What work or idea or thinker influenced you the most in the writing of this book?
My copy of Ulrich Beck’s 1986 book Risk Society [Risikogesellschaft] has become quite tattered.That book is usually name-checked by people influenced by Beck’s discussion environmental risks—to wit, we live in a society in which we know there are all kinds of invisible risks around us, but we must confront them as more or less isolated individuals.
But Beck also theorizes social risks, including the risks people take on in their work lives. In the section of the book that has most influenced me, he draws on the work of Elisabeth Beck-Gernsheim—his wife—who has worked on how people make decisions about who to marry, whether to have children, and how to define their own “family.” That section argues that the imperatives of family increasingly contradict other imperatives imposed by capitalist society. The book was written during the history I chronicle in the book, and it helped me to better understand the way that migration was one risk among many. The state tried to regulate that specific risk in such a way that its benefits would accrue to employers and the state, while many of its negative effects—such as family separation—were left for migrants to figure out as individuals, sometimes to disastrous effect.
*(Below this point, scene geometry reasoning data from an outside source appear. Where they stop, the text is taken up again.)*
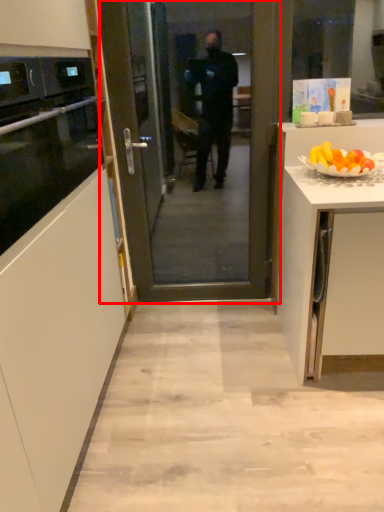 Question: Where is screen door (annotated by the red box) located in relation to oven in the image?

Choices:
 (A) left
 (B) right

Answer: (B) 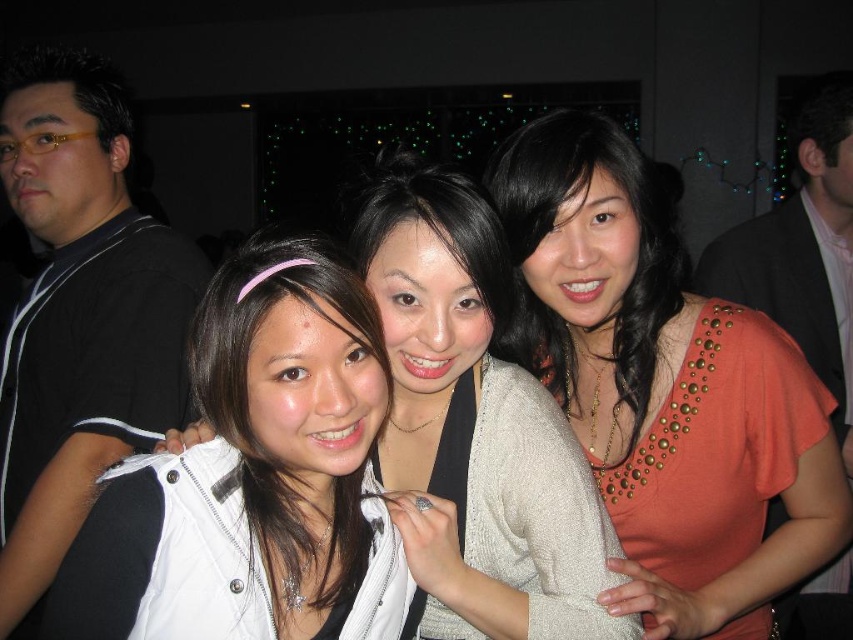 You are at a party and want to take a photo of the orange studded top at center and the white fabric jacket at center. Which one is taller in the image?

The orange studded top at center is much taller than the white fabric jacket at center. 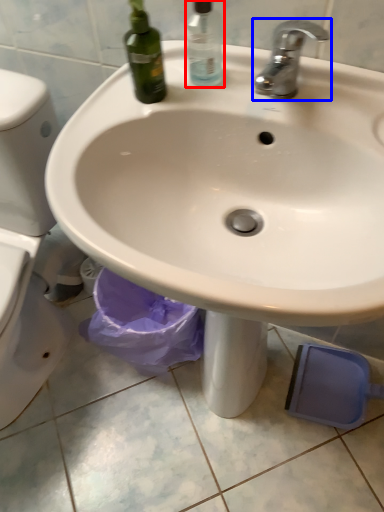 Question: Which of the following is the closest to the observer, cleaning product (highlighted by a red box) or tap (highlighted by a blue box)?

Choices:
 (A) cleaning product
 (B) tap

Answer: (B) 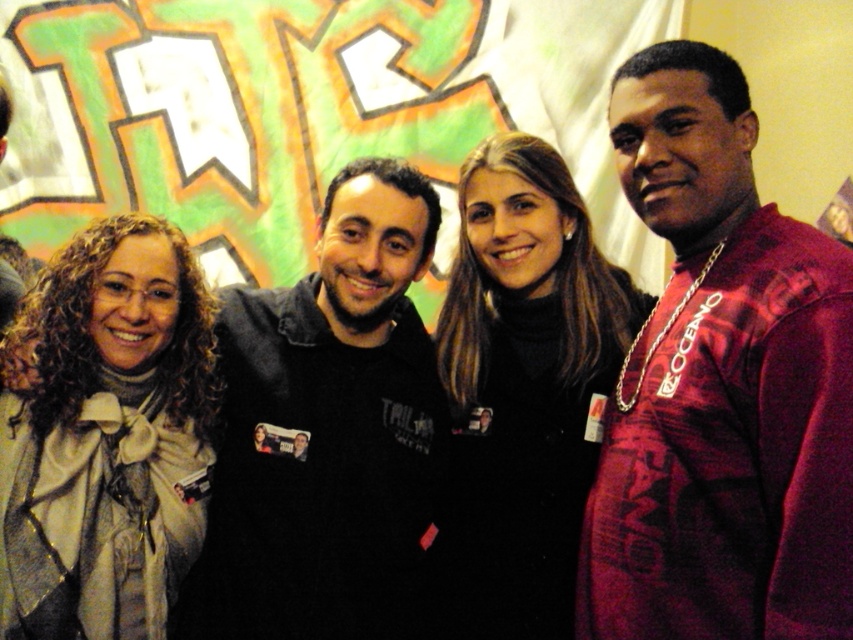 Can you confirm if shiny maroon shirt at right is positioned below black fleece at center?

No, shiny maroon shirt at right is not below black fleece at center.

Is shiny maroon shirt at right further to the viewer compared to black fleece at center?

No.

Who is more forward, (694, 413) or (332, 467)?

Point (694, 413)

The width and height of the screenshot is (853, 640). I want to click on shiny maroon shirt at right, so [721, 387].

What do you see at coordinates (721, 387) in the screenshot? I see `shiny maroon shirt at right` at bounding box center [721, 387].

The height and width of the screenshot is (640, 853). What are the coordinates of `shiny maroon shirt at right` in the screenshot? It's located at (721, 387).

You are a GUI agent. You are given a task and a screenshot of the screen. Output one action in this format:
    pyautogui.click(x=<x>, y=<y>)
    Task: Click on the light beige scarf at center
    
    Given the screenshot: What is the action you would take?
    pyautogui.click(x=105, y=435)

Does light beige scarf at center come in front of black matte jacket at center?

Yes.

Which is in front, point (73, 540) or point (519, 612)?

Point (73, 540) is more forward.

Where is `light beige scarf at center`? The image size is (853, 640). light beige scarf at center is located at coordinates (105, 435). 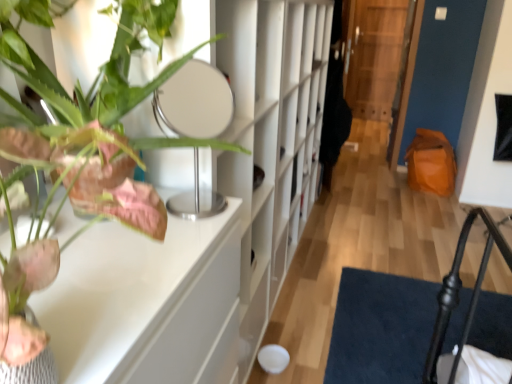 Question: Considering the positions of white glossy table at upper left and transparent wooden door at center in the image, is white glossy table at upper left taller or shorter than transparent wooden door at center?

Choices:
 (A) tall
 (B) short

Answer: (B)

Question: Considering the positions of point (183, 316) and point (372, 114), is point (183, 316) closer or farther from the camera than point (372, 114)?

Choices:
 (A) closer
 (B) farther

Answer: (A)

Question: Which object is the farthest from the white glossy table at upper left?

Choices:
 (A) transparent wooden door at center
 (B) white matte bookshelf at center
 (C) green matte plant at upper left

Answer: (A)

Question: Which is farther from the white matte bookshelf at center?

Choices:
 (A) green matte plant at upper left
 (B) white glossy table at upper left
 (C) transparent wooden door at center

Answer: (C) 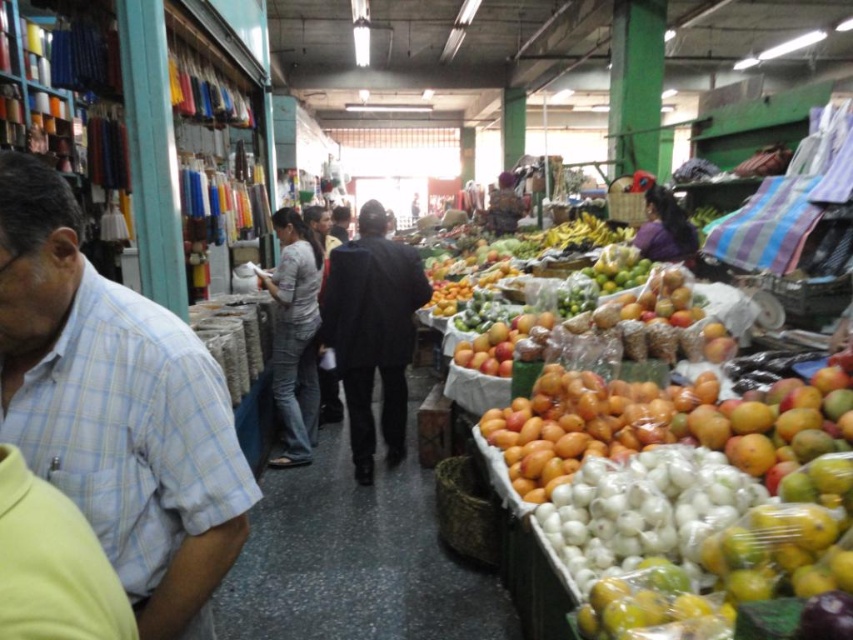 You are a photographer who wants to take a picture of the light blue plaid shirt at left without getting too close to the camera. What is the minimum distance you need to maintain between yourself and the camera to avoid being in the shot?

The minimum distance you need to maintain between yourself and the camera is just over 89.89 centimeters to avoid being in the shot, as the light blue plaid shirt at left is 89.89 centimeters away from the camera.

You are a customer in the market and want to reach the produce section. You are currently standing at point (793, 403). There is an obstacle at point (463, 429). Can you walk directly to the produce section without going around the obstacle?

The obstacle at point (463, 429) is behind your current position at point (793, 403), so you can walk directly to the produce section without needing to go around it. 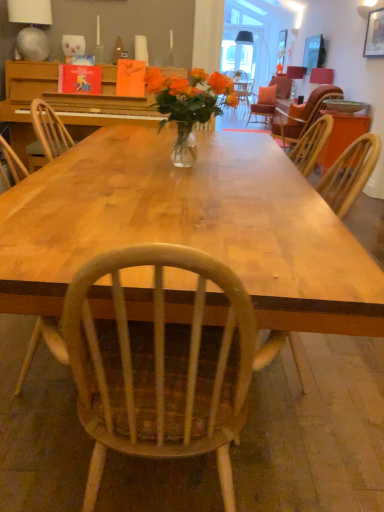 Question: From a real-world perspective, is orange paper card at center, which ranks as the 1th book in right-to-left order, over translucent glass vase at center?

Choices:
 (A) yes
 (B) no

Answer: (A)

Question: Is orange paper card at center, which appears as the 2th book when viewed from the left, shorter than translucent glass vase at center?

Choices:
 (A) no
 (B) yes

Answer: (B)

Question: Is translucent glass vase at center at the back of orange paper card at center, which ranks as the 1th book in right-to-left order?

Choices:
 (A) yes
 (B) no

Answer: (B)

Question: Is orange paper card at center, which appears as the 2th book when viewed from the left, outside translucent glass vase at center?

Choices:
 (A) no
 (B) yes

Answer: (B)

Question: Does orange paper card at center, which appears as the 2th book when viewed from the left, contain translucent glass vase at center?

Choices:
 (A) no
 (B) yes

Answer: (A)

Question: From the image's perspective, does orange paper card at center, which ranks as the 1th book in right-to-left order, appear lower than translucent glass vase at center?

Choices:
 (A) yes
 (B) no

Answer: (B)

Question: From the image's perspective, is matte wooden frame at upper right on shiny wood table at center?

Choices:
 (A) yes
 (B) no

Answer: (A)

Question: Is matte wooden frame at upper right thinner than shiny wood table at center?

Choices:
 (A) yes
 (B) no

Answer: (A)

Question: Is matte wooden frame at upper right smaller than shiny wood table at center?

Choices:
 (A) no
 (B) yes

Answer: (B)

Question: From the image's perspective, is matte wooden frame at upper right below shiny wood table at center?

Choices:
 (A) yes
 (B) no

Answer: (B)

Question: Is matte wooden frame at upper right at the right side of shiny wood table at center?

Choices:
 (A) yes
 (B) no

Answer: (A)

Question: Is matte wooden frame at upper right positioned before shiny wood table at center?

Choices:
 (A) no
 (B) yes

Answer: (A)

Question: Could you tell me if matte pink lampshade at upper right, which is the second lamp in bottom-to-top order, is facing wooden table at right?

Choices:
 (A) yes
 (B) no

Answer: (B) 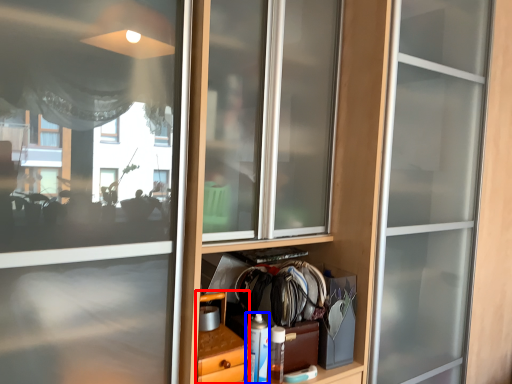 Question: Among these objects, which one is farthest to the camera, cabinetry (highlighted by a red box) or bottle (highlighted by a blue box)?

Choices:
 (A) cabinetry
 (B) bottle

Answer: (B) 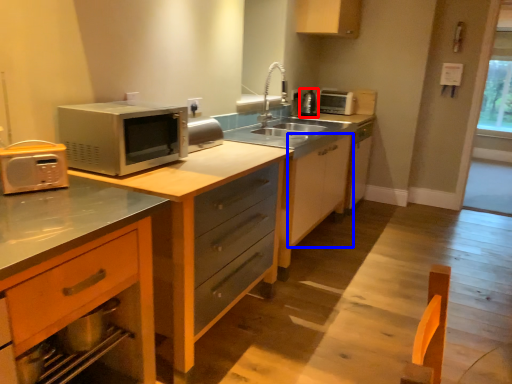 Question: Among these objects, which one is farthest to the camera, appliance (highlighted by a red box) or cabinetry (highlighted by a blue box)?

Choices:
 (A) appliance
 (B) cabinetry

Answer: (A) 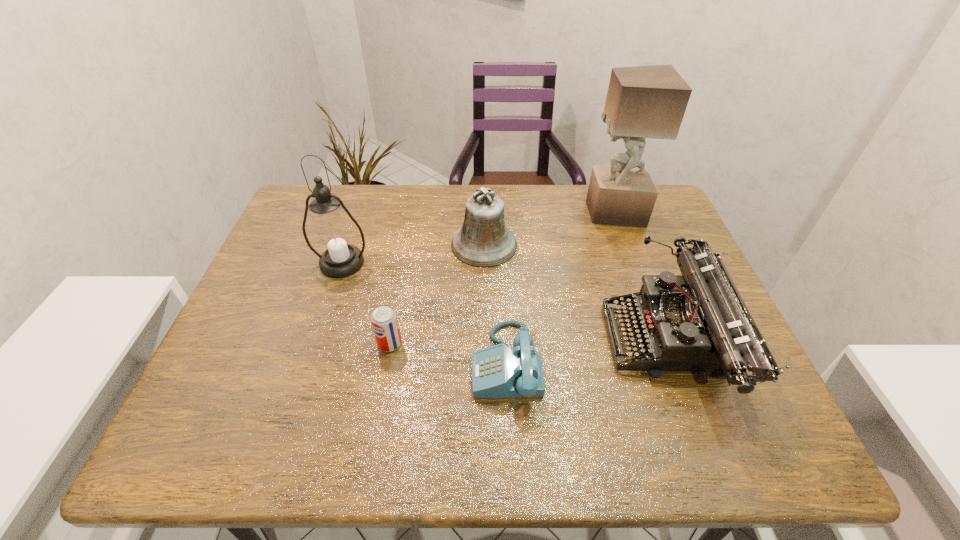 Where is `sculpture that is at the far edge`? The width and height of the screenshot is (960, 540). sculpture that is at the far edge is located at coordinates (642, 102).

At what (x,y) coordinates should I click in order to perform the action: click on bell that is positioned at the far edge. Please return your answer as a coordinate pair (x, y). The image size is (960, 540). Looking at the image, I should click on (483, 241).

This screenshot has width=960, height=540. Identify the location of object situated at the near edge. (697, 321).

Locate an element on the screen. The image size is (960, 540). object located in the left edge section of the desktop is located at coordinates (333, 235).

The height and width of the screenshot is (540, 960). I want to click on sculpture located at the right edge, so point(642,102).

Identify the location of typewriter located in the right edge section of the desktop. (697, 321).

Identify the location of object that is at the far right corner. (642, 102).

I want to click on object that is at the near right corner, so click(x=697, y=321).

At what (x,y) coordinates should I click in order to perform the action: click on blank space at the far edge of the desktop. Please return your answer as a coordinate pair (x, y). The height and width of the screenshot is (540, 960). Looking at the image, I should click on (418, 225).

The height and width of the screenshot is (540, 960). Identify the location of vacant region at the near edge. (406, 461). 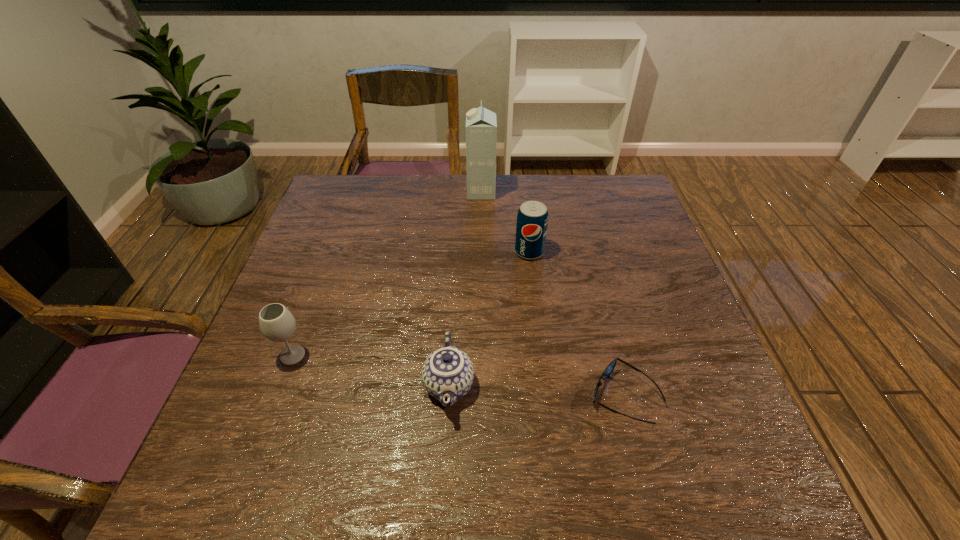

Books answer questions, but they also raise new questions. What questions does your book raise?
At least as many as it answers! Some of the most important: how can European countries come to understand immigration as an ongoing feature of their societies rather than a crisis that erupts every other year? Can they move away from an approach to migration that relies on suspicion and policing? What would a migration system designed on the assumption of dignity and full humanity for all individuals look like?
The book doesn’t answer these questions, but it does show that discussions about immigration and belonging are contingent and malleable. The future remains open to both much more progressive and much more reactionary outcomes.